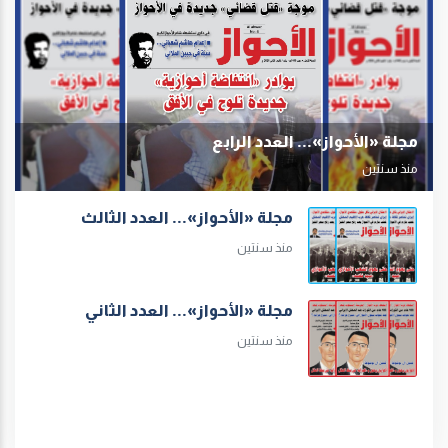
مجلة «الأحواز»... العدد الرابع
منذ سنتين
مجلة «الأحواز»... العدد الثالث
منذ سنتين
مجلة «الأحواز»... العدد الثاني
منذ سنتين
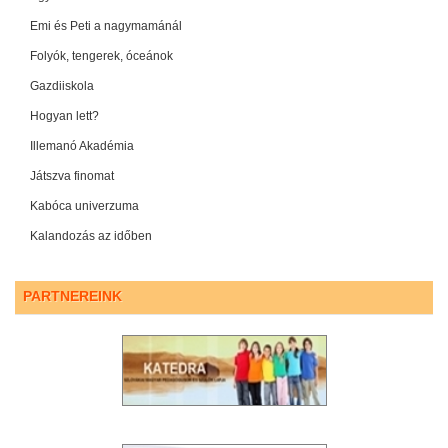
Emi és Peti a nagymamánál
Folyók, tengerek, óceánok
Gazdiiskola
Hogyan lett?
Illemanó Akadémia
Játszva finomat
Kabóca univerzuma
Kalandozás az időben
PARTNEREINK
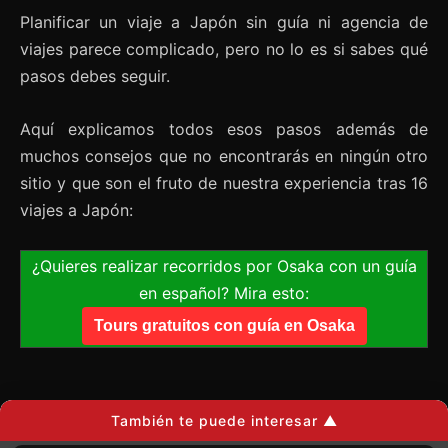
Planificar un viaje a Japón sin guía ni agencia de
viajes parece complicado, pero no lo es si sabes qué
pasos debes seguir.
Aquí explicamos todos esos pasos además de
muchos consejos que no encontrarás en ningún otro
sitio y que son el fruto de nuestra experiencia tras 16
viajes a Japón:
¿Quieres realizar recorridos por Osaka con un guía
en español? Mira esto:
Tours gratuitos con guía en Osaka
También te puede interesar ▲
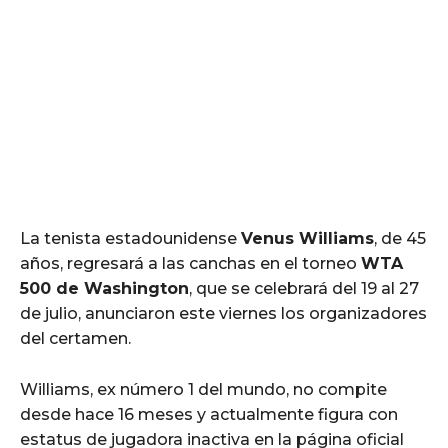
La tenista estadounidense
Venus Williams
, de 45
años, regresará a las canchas en el torneo
WTA
500 de Washington
, que se celebrará del 19 al 27
de julio, anunciaron este viernes los organizadores
del certamen.
Williams, ex número 1 del mundo, no compite
desde hace 16 meses y actualmente figura con
estatus de jugadora inactiva en la página oficial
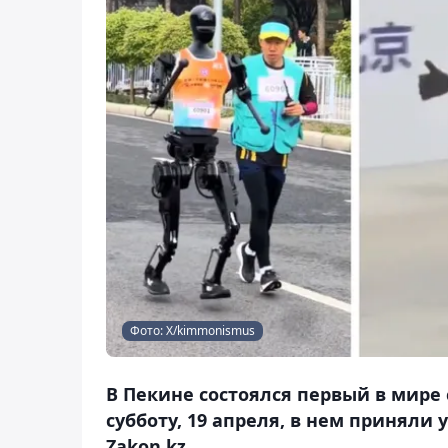
Фото: Х/kimmonismus
В Пекине состоялся первый в мире
субботу, 19 апреля, в нем приняли
Zakon.kz.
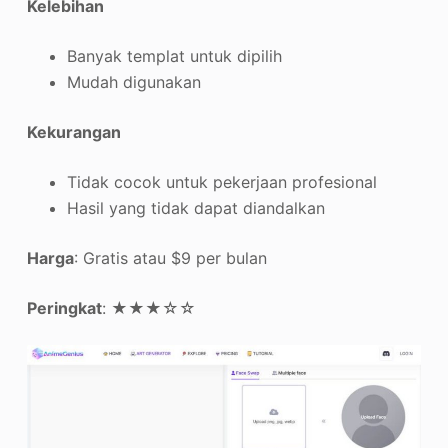
Kelebihan
Banyak templat untuk dipilih
Mudah digunakan
Kekurangan
Tidak cocok untuk pekerjaan profesional
Hasil yang tidak dapat diandalkan
Harga
: Gratis atau $9 per bulan
Peringkat
: ★★★☆☆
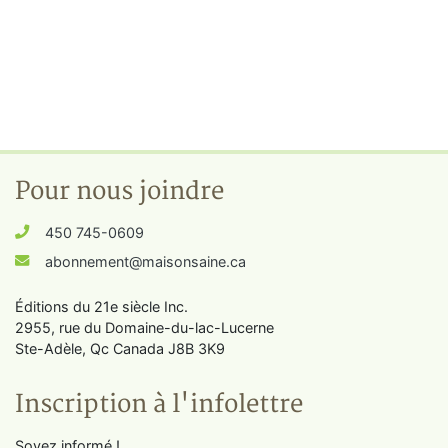
Pour nous joindre
450 745-0609
abonnement@maisonsaine.ca
Éditions du 21e siècle Inc.
2955, rue du Domaine-du-lac-Lucerne
Ste-Adèle, Qc Canada J8B 3K9
Inscription à l'infolettre
Soyez informé !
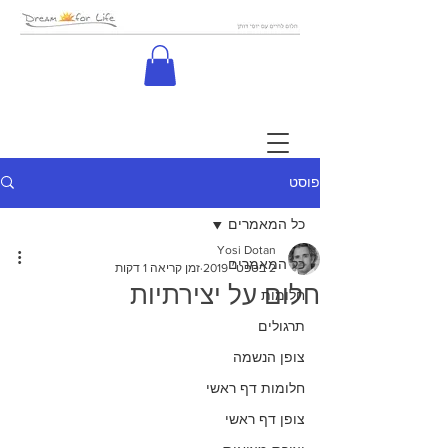
פוסט
כל המאמרים
Yosi Dotan
כל המאמרים
2 בספט׳ 2019
זמן קריאה 1 דקות
חלום על יצירתיות
חלומות
תרגולים
צופן הנשמה
חלומות דף ראשי
צופן דף ראשי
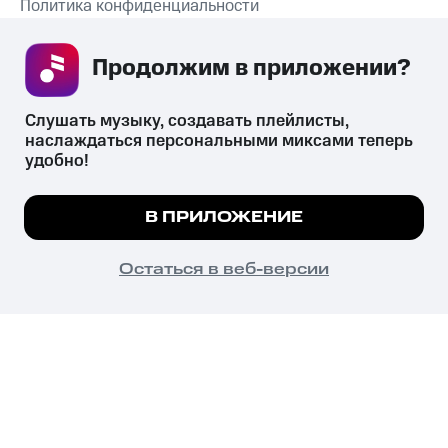
Политика конфиденциальности
Рекомендательные технологии
Продолжим в приложении? 
СКАЧАТЬ ПРИЛОЖЕНИЕ
Слушать музыку, создавать плейлисты, 
наслаждаться персональными миксами теперь 
удобно!
Незаконное потребление наркотических средств,
психотропных веществ, их аналогов причиняет вред здоровью,
Мы используем куки, чтобы на сайте все
В ПРИЛОЖЕНИЕ
их незаконный оборот запрещён и влечёт установленную
работало.
Подробнее
законодательством ответственность.
© 2026 ООО «КИОН».
ПОНЯТНО
Остаться в веб-версии
Все права защищены
18+
Главная
В приложение
Избранное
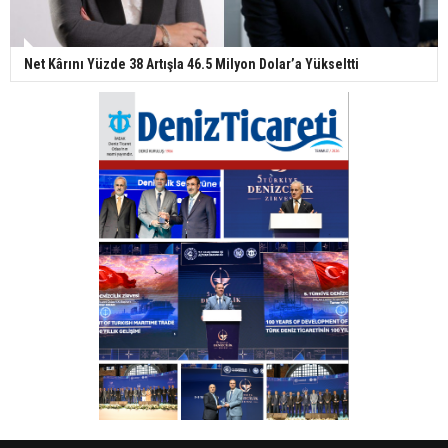
Net Kârını Yüzde 38 Artışla 46.5 Milyon Dolar’a Yükseltti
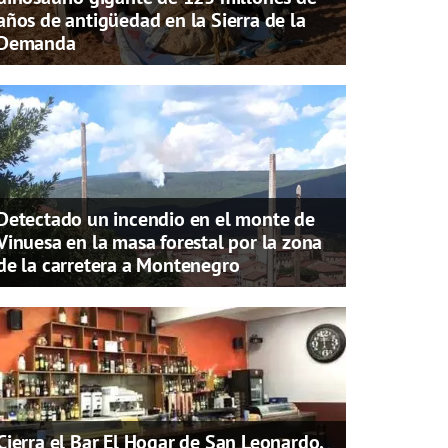
años de antigüedad en la Sierra de la
Demanda
Detectado un incendio en el monte de
Vinuesa en la masa forestal por la zona
de la carretera a Montenegro
Cierra el Bar El Hogar de San Leonardo,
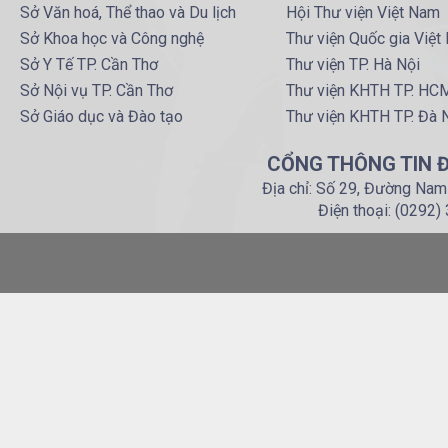
Sở Văn hoá, Thể thao và Du lịch
Hội Thư viện Việt Nam
Sở Khoa học và Công nghệ
Thư viện Quốc gia Việt
Sở Y Tế TP. Cần Thơ
Thư viện TP. Hà Nội
Sở Nội vụ TP. Cần Thơ
Thư viện KHTH TP. HC
Sở Giáo dục và Đào tạo
Thư viện KHTH TP. Đà 
CỔNG THÔNG TIN Đ
Địa chỉ: Số 29, Đường Nam
Điện thoại: (0292)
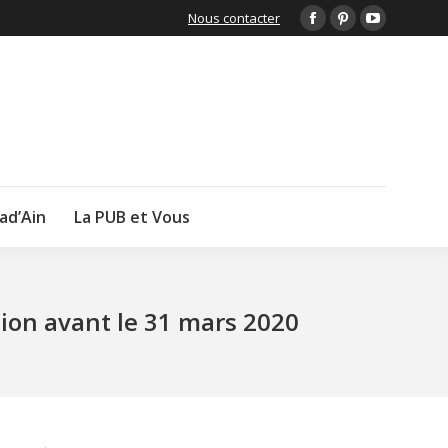
Nous contacter
Facebook
Pinterest
YouTube
page
page
page
opens
opens
opens
in
in
in
new
new
new
window
window
window
lad’Ain
La PUB et Vous
tion avant le 31 mars 2020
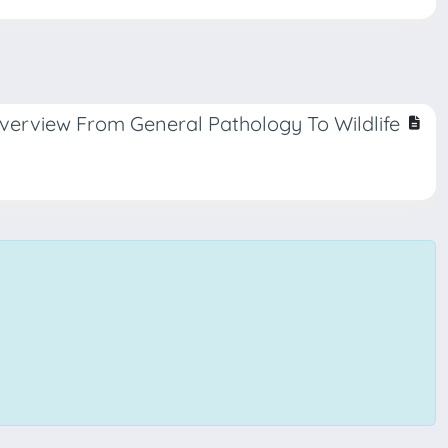
erview From General Pathology To Wildlife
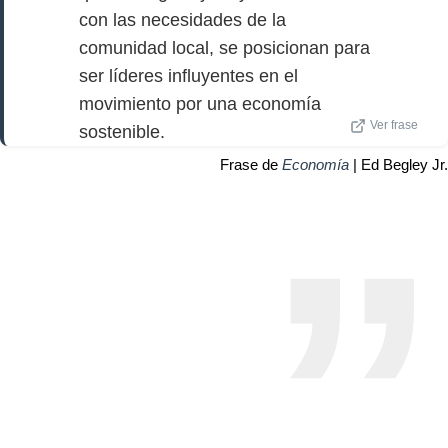
con las necesidades de la
comunidad local, se posicionan para
ser líderes influyentes en el
movimiento por una economía
Ver frase
sostenible.
Frase de
Economía
| Ed Begley Jr.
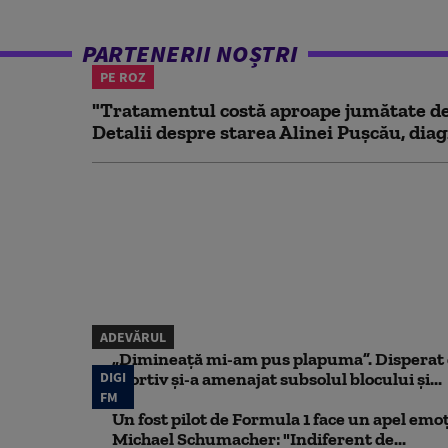
PARTENERII NOȘTRI
PE ROZ
"Tratamentul costă aproape jumătate de 
Detalii despre starea Alinei Pușcău, diag
ADEVĂRUL
„Dimineață mi-am pus plapuma”. Disperat d
DIGI
sportiv și-a amenajat subsolul blocului și...
FM
Un fost pilot de Formula 1 face un apel emoț
Michael Schumacher: "Indiferent de...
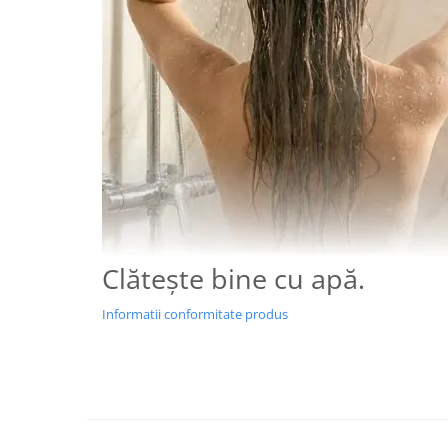
Clătește bine cu apă.
Informatii conformitate produs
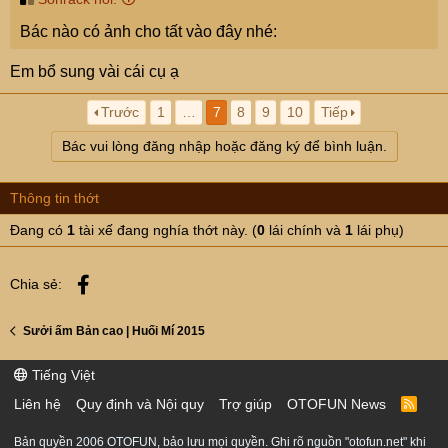
Bác nào có ảnh cho tất vào đây nhé:
Em bổ sung vài cái cụ ạ
Trước
1
…
7
8
9
10
Tiếp
Bác vui lòng đăng nhập hoặc đăng ký để bình luận.
Thông tin thớt
Đang có
1
tài xế đang nghía thớt này. (
0
lái chính và
1
lái phụ)
Facebook
Chia sẻ:
Sưởi ấm Bản cao | Huối Mí 2015
Tiếng Việt
Liên hệ
Quy định và Nội quy
Trợ giúp
OTOFUN News
R
S
S
Bản quyền 2006 OTOFUN, bảo lưu mọi quyền. Ghi rõ nguồn "otofun.net" khi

#####

- **EXERCISE DESCRIPTION**:
All of the data above needs to be given again exactly. Leave out each image.

- **WRITTEN REPLY**:
مجلة «الأحواز»... العدد الرابع
منذ سنتين
مجلة «الأحواز»... العدد الثالث
منذ سنتين
مجلة «الأحواز»... العدد الثاني
منذ سنتين
Emi és Peti a nagymamánál
Folyók, tengerek, óceánok
Gazdiiskola
Hogyan lett?
Illemanó Akadémia
Játszva finomat
Kabóca univerzuma
Kalandozás az időben
PARTNEREINK
Planificar un viaje a Japón sin guía ni agencia de
viajes parece complicado, pero no lo es si sabes qué
pasos debes seguir.
Aquí explicamos todos esos pasos además de
muchos consejos que no encontrarás en ningún otro
sitio y que son el fruto de nuestra experiencia tras 16
viajes a Japón:
¿Quieres realizar recorridos por Osaka con un guía
en español? Mira esto:
Tours gratuitos con guía en Osaka
También te puede interesar ▲
La tenista estadounidense
Venus Williams
, de 45
años, regresará a las canchas en el torneo
WTA
500 de Washington
, que se celebrará del 19 al 27
de julio, anunciaron este viernes los organizadores
del certamen.
Williams, ex número 1 del mundo, no compite
desde hace 16 meses y actualmente figura con
estatus de jugadora inactiva en la página oficial
Фото: Х/kimmonismus
В Пекине состоялся первый в мире
субботу, 19 апреля, в нем приняли
Zakon.kz.
Kelebihan
Banyak templat untuk dipilih
Mudah digunakan
Kekurangan
Tidak cocok untuk pekerjaan profesional
Hasil yang tidak dapat diandalkan
Harga
: Gratis atau $9 per bulan
Peringkat
: ★★★☆☆
Pour nous joindre
450 745-0609
abonnement@maisonsaine.ca
Éditions du 21e siècle Inc.
2955, rue du Domaine-du-lac-Lucerne
Ste-Adèle, Qc Canada J8B 3K9
Inscription à l'infolettre
Soyez informé !
פוסט
כל המאמרים
Yosi Dotan
כל המאמרים
2 בספט׳ 2019
זמן קריאה 1 דקות
חלום על יצירתיות
חלומות
תרגולים
צופן הנשמה
חלומות דף ראשי
צופן דף ראשי
Политика конфиденциальности
Рекомендательные технологии
Продолжим в приложении? 
СКАЧАТЬ ПРИЛОЖЕНИЕ
Слушать музыку, создавать плейлисты, 
наслаждаться персональными миксами теперь 
удобно!
Незаконное потребление наркотических средств,
психотропных веществ, их аналогов причиняет вред здоровью,
Мы используем куки, чтобы на сайте все
В ПРИЛОЖЕНИЕ
их незаконный оборот запрещён и влечёт установленную
работало.
Подробнее
законодательством ответственность.
© 2026 ООО «КИОН».
ПОНЯТНО
Остаться в веб-версии
Все права защищены
18+
Главная
В приложение
Избранное
Net Kârını Yüzde 38 Artışla 46.5 Milyon Dolar’a Yükseltti
años de antigüedad en la Sierra de la
Demanda
Detectado un incendio en el monte de
Vinuesa en la masa forestal por la zona
de la carretera a Montenegro
Cierra el Bar El Hogar de San Leonardo,
Sở Văn hoá, Thể thao và Du lịch
Hội Thư viện Việt Nam
Sở Khoa học và Công nghệ
Thư viện Quốc gia Việt
Sở Y Tế TP. Cần Thơ
Thư viện TP. Hà Nội
Sở Nội vụ TP. Cần Thơ
Thư viện KHTH TP. HC
Sở Giáo dục và Đào tạo
Thư viện KHTH TP. Đà 
CỔNG THÔNG TIN Đ
Địa chỉ: Số 29, Đường Nam
Điện thoại: (0292)
Nous contacter
Facebook
Pinterest
YouTube
page
page
page
opens
opens
opens
in
in
in
new
new
new
window
window
window
lad’Ain
La PUB et Vous
tion avant le 31 mars 2020
erview From General Pathology To Wildlife
con las necesidades de la
comunidad local, se posicionan para
ser líderes influyentes en el
movimiento por una economía
Ver frase
sostenible.
Frase de
Economía
| Ed Begley Jr.
PARTENERII NOȘTRI
PE ROZ
"Tratamentul costă aproape jumătate de 
Detalii despre starea Alinei Pușcău, diag
ADEVĂRUL
„Dimineață mi-am pus plapuma”. Disperat d
DIGI
sportiv și-a amenajat subsolul blocului și...
FM
Un fost pilot de Formula 1 face un apel emoț
Michael Schumacher: "Indiferent de...
Clătește bine cu apă.
Informatii conformitate produs
Bác nào có ảnh cho tất vào đây nhé:
Em bổ sung vài cái cụ ạ
Trước
1
…
7
8
9
10
Tiếp
Bác vui lòng đăng nhập hoặc đăng ký để bình luận.
Thông tin thớt
Đang có
1
tài xế đang nghía thớt này. (
0
lái chính và
1
lái phụ)
Facebook
Chia sẻ:
Sưởi ấm Bản cao | Huối Mí 2015
Tiếng Việt
Liên hệ
Quy định và Nội quy
Trợ giúp
OTOFUN News
R
S
S
Bản quyền 2006 OTOFUN, bảo lưu mọi quyền. Ghi rõ nguồn "otofun.net" khi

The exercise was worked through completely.